By clicking “Sign up for GitHub”, you agree to our terms of service and privacy statement. We’ll occasionally send you account related emails.

Already on GitHub? Sign in to your account

net: TestNotTemporaryRead timeouts on aix/ppc64 #29685

Open
Helflym opened this issue Jan 11, 2019 · 9 comments
Labels
Milestone

Comments

@Helflym
Copy link
Contributor

@Helflym Helflym commented Jan 11, 2019

Hi,
I'm trying to resolve timeouts occurring on aix/ppc64 with net.TestNotTemporaryRead.

https://build.golang.org/log/45540cc03c1d37057e8f725d7f2dd431652ddf4c
https://build.golang.org/log/37d60c3b3cd46cf39d118f84e695049d390da40e
...

This timeout occurs because Accept() seems to be stuck in a infinite loop if the server is already closed. It's only a guess because I can't trigger the bug manually on my local machine. However, a similar behaviorr can be easily made with: https://play.golang.org/p/0IXrHf87i-2.
It does work on linux/amd64 but it times out on aix/ppc64. This might not be the root of this bug but a possible workaround can be to increase the delay on the server.
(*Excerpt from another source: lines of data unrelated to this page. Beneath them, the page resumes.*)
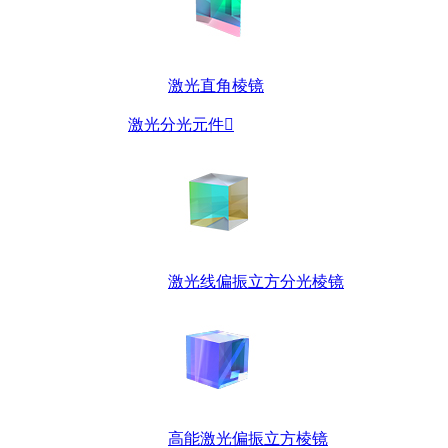
激光直角棱镜
激光分光元件

激光线偏振立方分光棱镜
高能激光偏振立方棱镜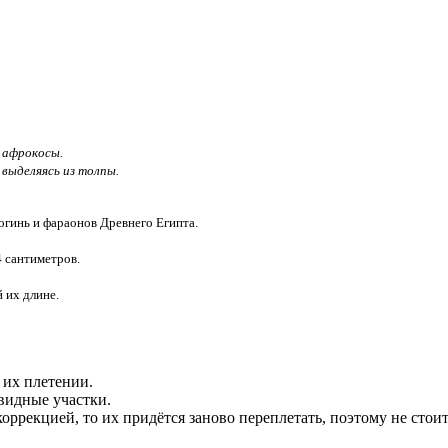
 афрокосы.
выделяясь из толпы.
гинь и фараонов Древнего Египта.
4 сантиметров.
 их длине.
 их плетении.
овидные участки.
коррекцией, то их придётся заново переплетать, поэтому не стои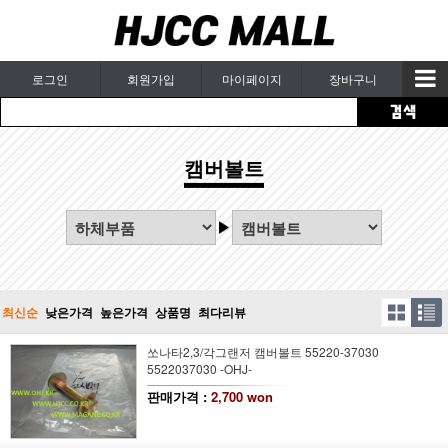
로그인
회원가입
마이페이지
장바구니
캠버볼트
최신순
낮은가격
높은가격
상품명
최다리뷰
쏘나타2,3/각그랜저 캠버볼트 55220-37030
5522037030 -OHJ-
판매가격 :
2,700 won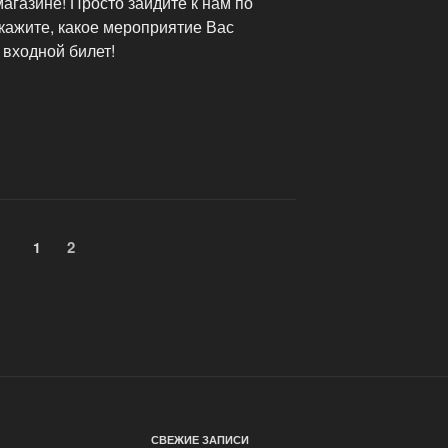
агазине! Просто зайдите к нам по
скажите, какое мероприятие Вас
 входной билет!
Страница
2
Страница
1
СВЕЖИЕ ЗАПИСИ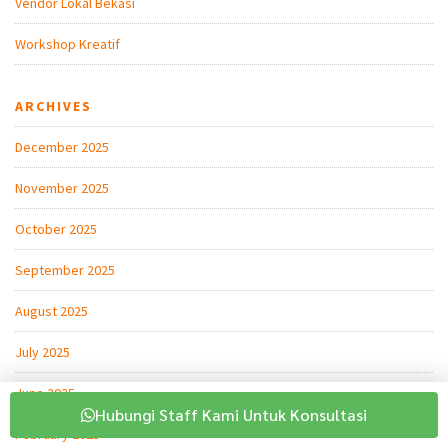
Vendor Lokal Bekasi
Workshop Kreatif
ARCHIVES
December 2025
November 2025
October 2025
September 2025
August 2025
July 2025
June 2025
Hubungi Staff Kami Untuk Konsultasi
February 2025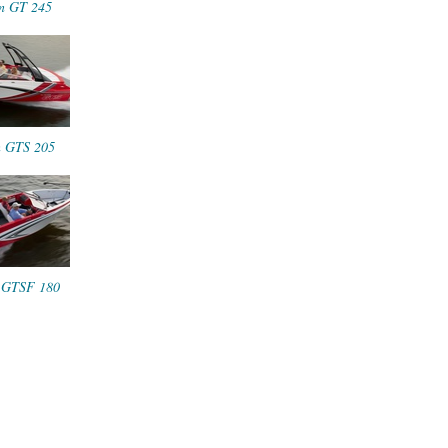
on GT 245
n GTS 205
n GTSF 180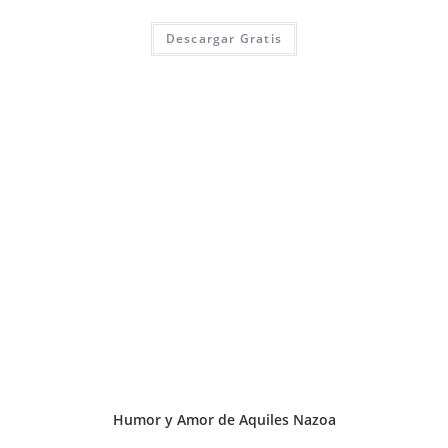
Descargar Gratis
Humor y Amor de Aquiles Nazoa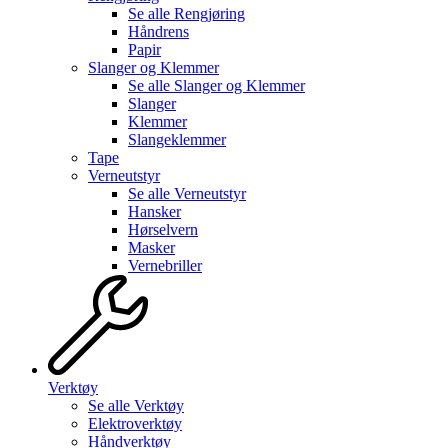
Se alle
Rengjøring
Håndrens
Papir
Slanger og Klemmer
Se alle
Slanger og Klemmer
Slanger
Klemmer
Slangeklemmer
Tape
Verneutstyr
Se alle
Verneutstyr
Hansker
Hørselvern
Masker
Vernebriller
Verktøy
Se alle
Verktøy
Elektroverktøy
Håndverktøy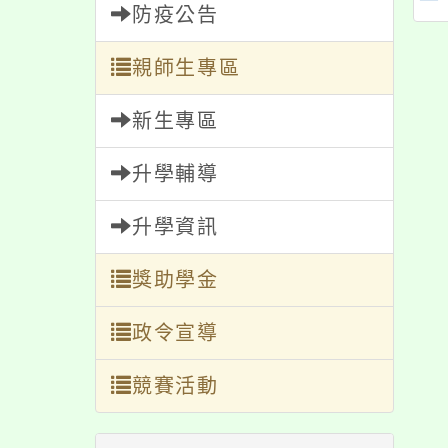
防疫公告
習單徵件競賽活動
動
親師生專區
新生專區
升學輔導
升學資訊
獎助學金
政令宣導
競賽活動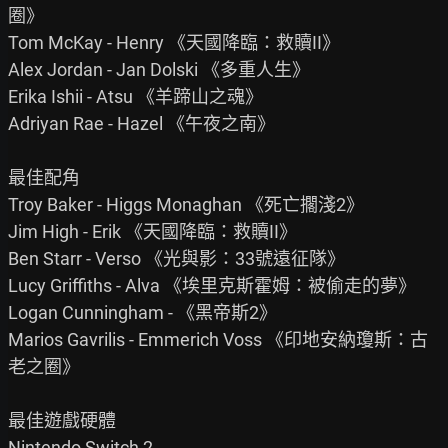
圈》

Tom McKay - Henry 《天國降臨：救贖II》

Alex Jordan - Jan Dolski 《多重人生》

Erika Ishii - Atsu 《羊蹄山之魂》

Adriyan Rae - Hazel 《午夜之南》

最佳配角

Troy Baker - Higgs Monaghan 《死亡擱淺2》

Jim High - Erik 《天國降臨：救贖II》

Ben Starr - Verso 《光與影：33號遠征隊》

Lucy Griffiths - Alva 《埃里克斯霍姆：被偷走的夢》

Logan Cunningham - 《黑帝斯2》

Marios Gavrilis - Emmerich Voss 《印地安納瓊斯：古
老之圈》

最佳遊戲硬體

Nintendo Switch 2
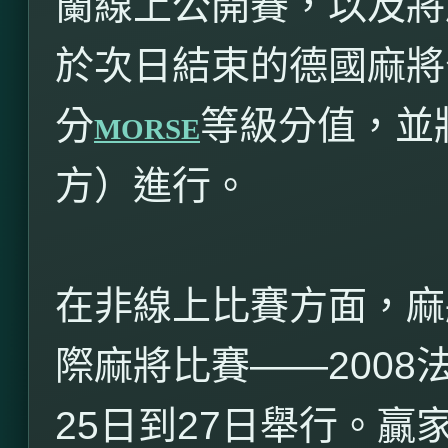
蘭線上公開賽，以及將
於次日結束的德國麻將
分
等級分值，並
MORSE
方）進行。
在非線上比賽方面，麻
際麻將比賽——
2008
25
日到
27
日舉行。贏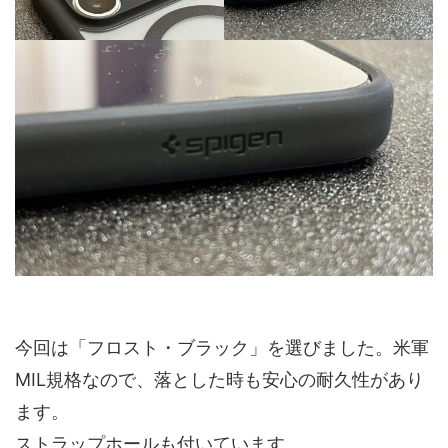
今回は「フロスト・ブラック」を選びました。米軍
MIL規格なので、落とした時も安心の耐久性があり
ます。
ストラップホールも付いています。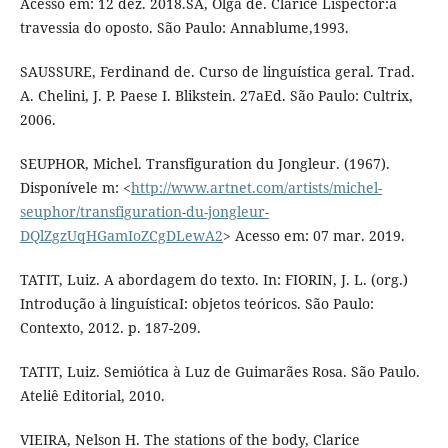
Acesso em: 12 dez. 2018.SÁ, Olga de. Clarice Lispector:a
travessia do oposto. São Paulo: Annablume,1993.
SAUSSURE, Ferdinand de. Curso de linguística geral. Trad.
A. Chelini, J. P. Paese I. Blikstein. 27aEd. São Paulo: Cultrix,
2006.
SEUPHOR, Michel. Transfiguration du Jongleur. (1967).
Disponívele m: <
http://www.artnet.com/artists/michel-
seuphor/transfiguration-du-jongleur-
DQlZgzUqHGamIoZCgDLewA2
> Acesso em: 07 mar. 2019.
TATIT, Luiz. A abordagem do texto. In: FIORIN, J. L. (org.)
Introdução à linguísticaI: objetos teóricos. São Paulo:
Contexto, 2012. p. 187-209.
TATIT, Luiz. Semiótica à Luz de Guimarães Rosa. São Paulo.
Ateliê Editorial, 2010.
VIEIRA, Nelson H. The stations of the body, Clarice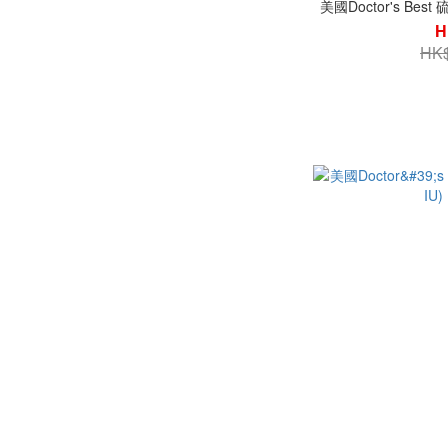
美國Doctor's Be
H
HK$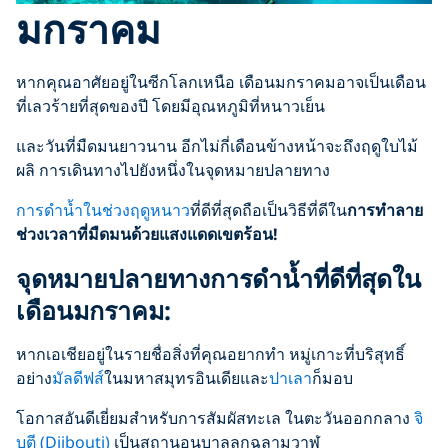
มกราคม
หากคุณอาศัยอยู่ในซีกโลกเหนือ เดือนมกราคมอาจเป็นเดือน
ที่เลวร้ายที่สุดของปี โดยมีอุณหภูมิที่หนาวเย็น
และวันที่มืดมนยาวนาน อีกไม่กี่เดือนข้างหน้าจะถึงฤดูใบไม้
ผลิ การเดินทางไปยังหนึ่งในจุดหมายปลายทาง
การดำน้ำในช่วงฤดูหนาว
ที่ดีที่สุดถือเป็นวิธีที่ดีใน
การทำลาย
ช่วงเวลาที่มืดมนด้วยแสงแดดเขตร้อน!
จุดหมายปลายทางการดำน้ำที่ดีที่สุดใน
เดือนมกราคม:
หากเอเชียอยู่ในรายชื่อสิ่งที่คุณอยากทำ หมู่เกาะที่บริสุทธิ์
อย่าง
มัลดีฟส์
ในมหาสมุทรอินเดียและ
ปาเลา
ก็มอบ
โอกาสอันดีเยี่ยมสำหรับการสัมผัสทะเล ในตะวันออกกลาง
จิ
บูตี (Djibouti)
เป็นสถานอนุบาลลูกฉลามวาฬ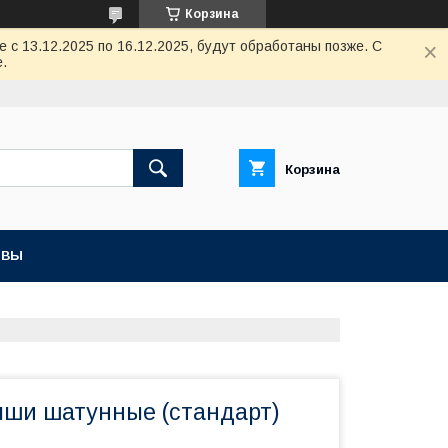
Корзина
с 13.12.2025 по 16.12.2025, будут обработаны позже. С
.
Корзина
ЫВЫ
ыши шатунные (стандарт)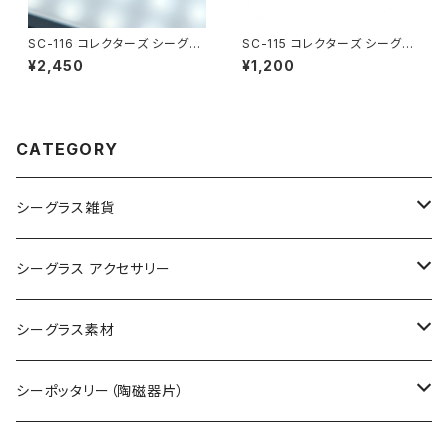
SC-116 コレクターズ シーグラ
SC-115 コレクターズ シーグラ
ス（ワインレッド）
ス (黄色)
¥2,450
¥1,200
CATEGORY
シーグラス雑貨
コレクション用シーグラス
シーグラス アクセサリー
シーグラス オブジェ・置物
シーグラス ネックレス
シーグラス素材
シーグラス ペンダントヘッド（トップ）
アクセサリー用シーグラス
シーポッタリー（陶磁器片）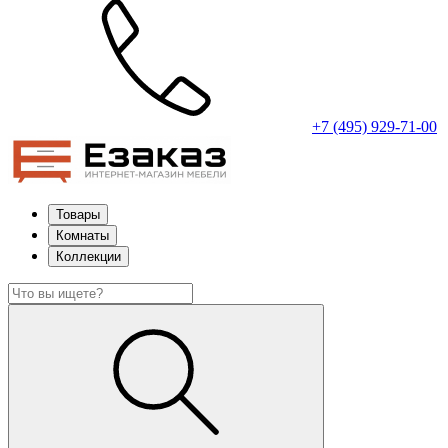
+7 (495) 929-71-00
Товары
Комнаты
Коллекции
However, I've several questions:

  • Why is the client doing Accept() and the server doing Dial() ? Is it supposed to be the opposite or it doesn't matter ? This is the case for some others tests of net_test.go.
  • What behavior Go is expected when an accept() is made when the server is already closed (but the port is still listened) ?
    Should it succeed or not ? On aix/ppc64, accept syscall returns EAGAIN (because of O_NONBLOCK flag) and on linux/amd64 it does succeed.

I've also discovered that the behavior of connect is slightly different on AIX than on Linux (I don't know about others OSes). I've tried with the following C code (taken from #6828): accept_after_connect.c.txt. The first connect doesn't return EINPROGRESS as on Linux. It doesn't seem a bug as a connection can result from the listen syscall.
Does Go want EINPROGRESS to be returned ? (*netFD).connect will wait with netpoll if it is.

@ianlancetaylor

This comment has been minimized.

Copy link
Contributor

@ianlancetaylor ianlancetaylor commented Jan 11, 2019

Why is the client doing Accept() and the server doing Dial() ? Is it supposed to be the opposite or it doesn't matter ? This is the case for some others tests of net_test.go.

The names used are confusing but I can't see that it matters in this case.

What behavior Go is expected when an accept() is made when the server is already closed (but the port is still listened) ?

Go expects that calling the Accept method on a closed Listener will return an error. But I'm not sure that is what you are asking; I'm not sure quite what you are asking. The TestNotTemporaryRead test is intended to see what happens when Read is called on a connected socket, and then the other side of the socket connection is closed.

Does Go want EINPROGRESS to be returned ?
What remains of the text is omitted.